80 years is not the issue. It's the stuff that will be around forever, and in the oceans, that's trouble.


we consume a credit card worth


Per lifetime? Per year? Per kilogram of food? Can you give a bit more context to this comment?


The claim is that humans consume the equivalent of a credit card sized amount of plastic a week. See this article from ABC: https://abcnews.go.com/US/humans-consume-equivalent-credit-c...

This "credit card" bit got popularized in news media because it was mentioned in this brochure put out by the World Wildlife Fund (WWF) on plastic ingestion: https://awsassets.panda.org/downloads/plastic_ingestion_pres...

Their claim in turn comes from this study from the University of Newcastle that was prepared specifically for the WWF (which suggests a potential conflict of interest), according to the list of references in the WWF brochure above.
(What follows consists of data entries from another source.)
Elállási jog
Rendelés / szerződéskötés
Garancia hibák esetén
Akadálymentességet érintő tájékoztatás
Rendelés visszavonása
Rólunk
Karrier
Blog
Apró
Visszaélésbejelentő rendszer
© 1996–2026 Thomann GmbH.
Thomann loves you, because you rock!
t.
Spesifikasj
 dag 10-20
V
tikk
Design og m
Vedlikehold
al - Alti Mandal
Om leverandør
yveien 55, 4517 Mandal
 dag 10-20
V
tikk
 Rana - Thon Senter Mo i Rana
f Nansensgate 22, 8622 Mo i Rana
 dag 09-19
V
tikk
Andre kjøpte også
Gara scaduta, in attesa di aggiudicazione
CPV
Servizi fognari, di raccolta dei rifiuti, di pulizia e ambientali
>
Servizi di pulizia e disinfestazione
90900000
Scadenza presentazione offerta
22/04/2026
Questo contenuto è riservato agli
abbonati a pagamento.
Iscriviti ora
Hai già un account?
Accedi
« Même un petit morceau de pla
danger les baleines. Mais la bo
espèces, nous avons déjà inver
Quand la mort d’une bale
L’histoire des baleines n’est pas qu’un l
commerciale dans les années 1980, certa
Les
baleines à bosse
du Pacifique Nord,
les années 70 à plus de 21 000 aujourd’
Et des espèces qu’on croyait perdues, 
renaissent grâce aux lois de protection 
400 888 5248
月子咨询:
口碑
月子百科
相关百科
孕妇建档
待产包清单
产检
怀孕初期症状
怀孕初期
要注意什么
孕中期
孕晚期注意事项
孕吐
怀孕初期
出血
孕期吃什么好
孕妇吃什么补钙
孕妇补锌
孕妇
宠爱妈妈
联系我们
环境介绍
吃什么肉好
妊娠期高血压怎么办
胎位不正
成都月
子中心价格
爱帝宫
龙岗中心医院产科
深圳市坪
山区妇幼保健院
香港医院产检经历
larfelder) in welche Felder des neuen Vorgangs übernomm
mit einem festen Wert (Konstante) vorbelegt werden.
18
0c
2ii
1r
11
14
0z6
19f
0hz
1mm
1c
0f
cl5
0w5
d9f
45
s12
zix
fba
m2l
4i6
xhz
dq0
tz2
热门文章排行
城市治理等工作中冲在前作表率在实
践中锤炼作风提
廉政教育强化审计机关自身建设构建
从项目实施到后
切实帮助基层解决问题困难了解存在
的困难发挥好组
However, I'm not able to find the actual full paper anywhere, and this page last noted that it was being reviewed for publication: https://www.newcastle.edu.au/newsroom/featured/plastic-inges...


from that abc article

  Since 2000, more plastic has been produced worldwide that all the preceding years combined, and about a third of the plastic ends up in nature, according to the report.

is that accurate...? what changed after 2000 to enable this??


My guess is that emergent economies are seeing more disposable income and the adoption of the same consumerist disposable everything habits, supplanting the lifestyle and economies they had previously. It’s especially bad in countries where environmental regulations and enforcement are far behind while consumption has caught up. You’ll often see this in YouTube videos showing garbage trucks just dumping trash (with significant amounts of plastics) straight into rivers, for example.


I think that the sentence is saying that in the period between 2000 and present day more plastic has been produced in the period from 2000 to -inf. A similar statement can be made about most human industrial products - cement production has a curve that appears to have more area post 2000 than pre.


The human population is much larger and richer.


Per week on average according to a study "K. Senathirajah, T. Palanisami, University of Newcastle, How much microplastics are we ingesting? Estimation of the mass of microplastics ingested.Report for WWF Singapore, May 2019"

Obviously it varies person to person but if you drink water, breathe air or use table salt, you are still ingesting plastics on a daily basis.


>we consume a credit card worth

>Per lifetime? Per year? Per kilogram of food? Can you give a bit more context to this comment?

Everyone has a different line of credit.

It's not only the few grams of microplastic that might be ingested physically.

Rather the consumerism of society which drives demand for the kilotonnes of plastic to begin with.

Plus without exersicing a line of credit it would not be possible to consume more than you were worth.

When the more sustainable move financially, environmentally, and socially is to work toward making consumption an insignificant fraction of what people are worth.


What freightening is that as oil as an energy sound declines so will the price of oil and therefore the price of plastic.

Whether you believe in humans being the driving force behind climate change or not, the fact is oil and its byproducts generate pollution. Pollution that's harmful to living things.